| WHAT YOU WILL DO |
Each entry below should be given again exactly; the pictures stay out.

| EXERCISE DATA |
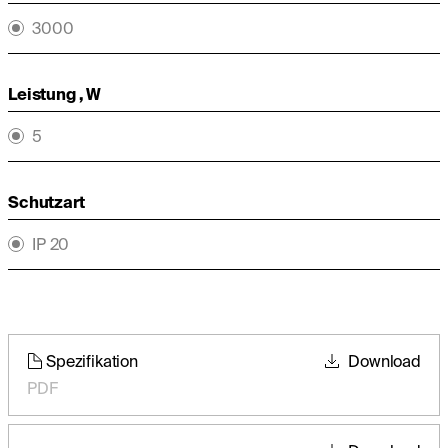
3000
Leistung , W
5
Schutzart
IP 20
Spezifikation
Download
PDF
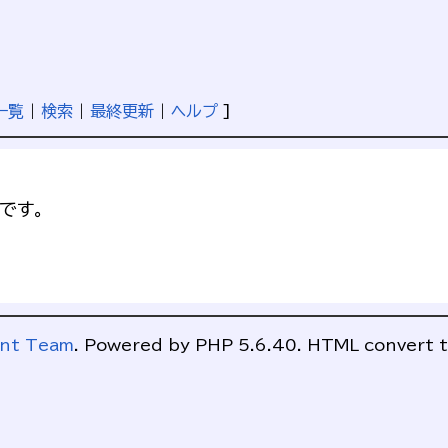
一覧
|
検索
|
最終更新
|
ヘルプ
]
です。
ent Team
. Powered by PHP 5.6.40. HTML convert t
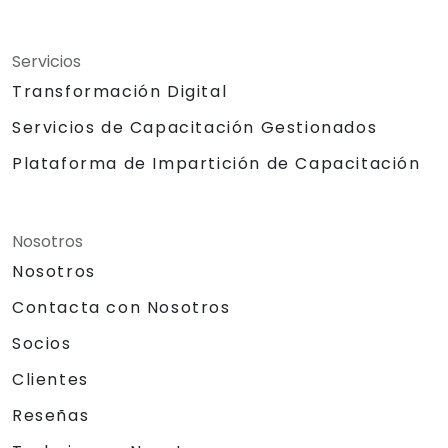
Servicios
Transformación Digital
Servicios de Capacitación Gestionados
Plataforma de Impartición de Capacitación
Nosotros
Nosotros
Contacta con Nosotros
Socios
Clientes
Reseñas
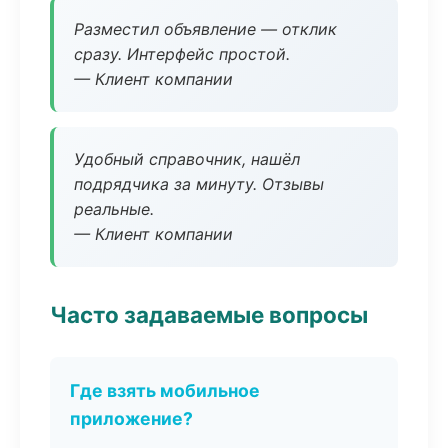
Разместил объявление — отклик
сразу. Интерфейс простой.
— Клиент компании
Удобный справочник, нашёл
подрядчика за минуту. Отзывы
реальные.
— Клиент компании
Часто задаваемые вопросы
Где взять мобильное
приложение?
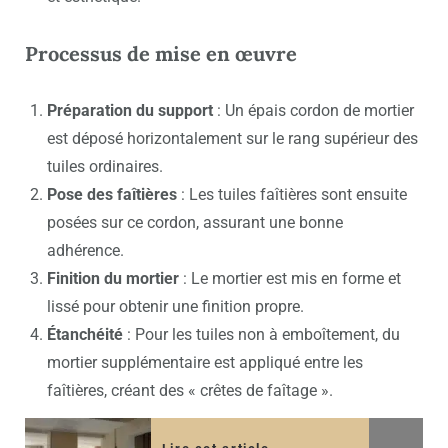
Processus de mise en œuvre
Préparation du support
: Un épais cordon de mortier
est déposé horizontalement sur le rang supérieur des
tuiles ordinaires.
Pose des faîtières
: Les tuiles faîtières sont ensuite
posées sur ce cordon, assurant une bonne
adhérence.
Finition du mortier
: Le mortier est mis en forme et
lissé pour obtenir une finition propre.
Étanchéité
: Pour les tuiles non à emboîtement, du
mortier supplémentaire est appliqué entre les
faîtières, créant des « crêtes de faîtage ».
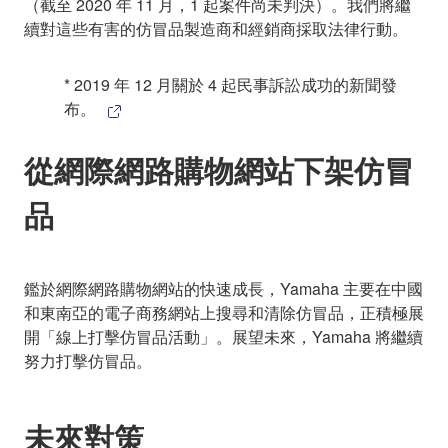
（截至 2020 年 11 月，1 起案件尚未判決）。我們將繼
續對這些有害的仿冒品製造商和經銷商採取法律行動。
* 2019 年 12 月關於 4 起民事訴訟成功的新聞發
布。
從網際網路購物網站下架仿冒
品
鑑於網際網路購物網站的快速成長，Yamaha 主要在中國
和東南亞的電子商務網站上搜尋和清除仿冒品，正積極展
開「線上打擊仿冒品活動」。展望未來，Yamaha 將繼續
努力打擊仿冒品。
未來對策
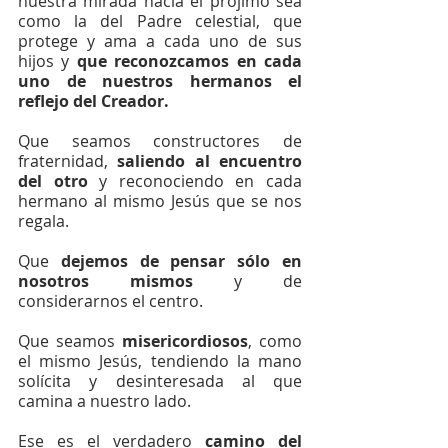
nuestra mirada hacia el prójimo sea 
como la del Padre celestial, que 
protege y ama a cada uno de sus 
hijos y 
que reconozcamos en cada 
uno de nuestros hermanos el 
reflejo del Creador. 
Que seamos constructores de 
fraternidad, 
saliendo al encuentro 
del otro
 y reconociendo en cada 
hermano al mismo Jesús que se nos 
regala.
Que 
dejemos de pensar sólo en 
nosotros mismos
 y de 
considerarnos el centro.
Que seamos 
misericordiosos
, como 
el mismo Jesús, tendiendo la mano 
solícita y desinteresada al que 
camina a nuestro lado.
Ese es el verdadero 
camino del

| RESPONSE |
3000
Leistung , W
5
Schutzart
IP 20
Spezifikation
Download
PDF
一覧
|
検索
|
最終更新
|
ヘルプ
]
です。
ent Team
. Powered by PHP 5.6.40. HTML convert t
Servicios
Transformación Digital
Servicios de Capacitación Gestionados
Plataforma de Impartición de Capacitación
Nosotros
Nosotros
Contacta con Nosotros
Socios
Clientes
Reseñas
Разместил объявление — отклик
сразу. Интерфейс простой.
— Клиент компании
Удобный справочник, нашёл
подрядчика за минуту. Отзывы
реальные.
— Клиент компании
Часто задаваемые вопросы
Где взять мобильное
приложение?
Processus de mise en œuvre
Préparation du support
: Un épais cordon de mortier
est déposé horizontalement sur le rang supérieur des
tuiles ordinaires.
Pose des faîtières
: Les tuiles faîtières sont ensuite
posées sur ce cordon, assurant une bonne
adhérence.
Finition du mortier
: Le mortier est mis en forme et
lissé pour obtenir une finition propre.
Étanchéité
: Pour les tuiles non à emboîtement, du
mortier supplémentaire est appliqué entre les
faîtières, créant des « crêtes de faîtage ».
（截至 2020 年 11 月，1 起案件尚未判決）。我們將繼
續對這些有害的仿冒品製造商和經銷商採取法律行動。
* 2019 年 12 月關於 4 起民事訴訟成功的新聞發
布。
從網際網路購物網站下架仿冒
品
鑑於網際網路購物網站的快速成長，Yamaha 主要在中國
和東南亞的電子商務網站上搜尋和清除仿冒品，正積極展
開「線上打擊仿冒品活動」。展望未來，Yamaha 將繼續
努力打擊仿冒品。
未來對策
nuestra mirada hacia el prójimo sea 
como la del Padre celestial, que 
protege y ama a cada uno de sus 
hijos y 
que reconozcamos en cada 
uno de nuestros hermanos el 
reflejo del Creador. 
Que seamos constructores de 
fraternidad, 
saliendo al encuentro 
del otro
 y reconociendo en cada 
hermano al mismo Jesús que se nos 
regala.
Que 
dejemos de pensar sólo en 
nosotros mismos
 y de 
considerarnos el centro.
Que seamos 
misericordiosos
, como 
el mismo Jesús, tendiendo la mano 
solícita y desinteresada al que 
camina a nuestro lado.
Ese es el verdadero 
camino del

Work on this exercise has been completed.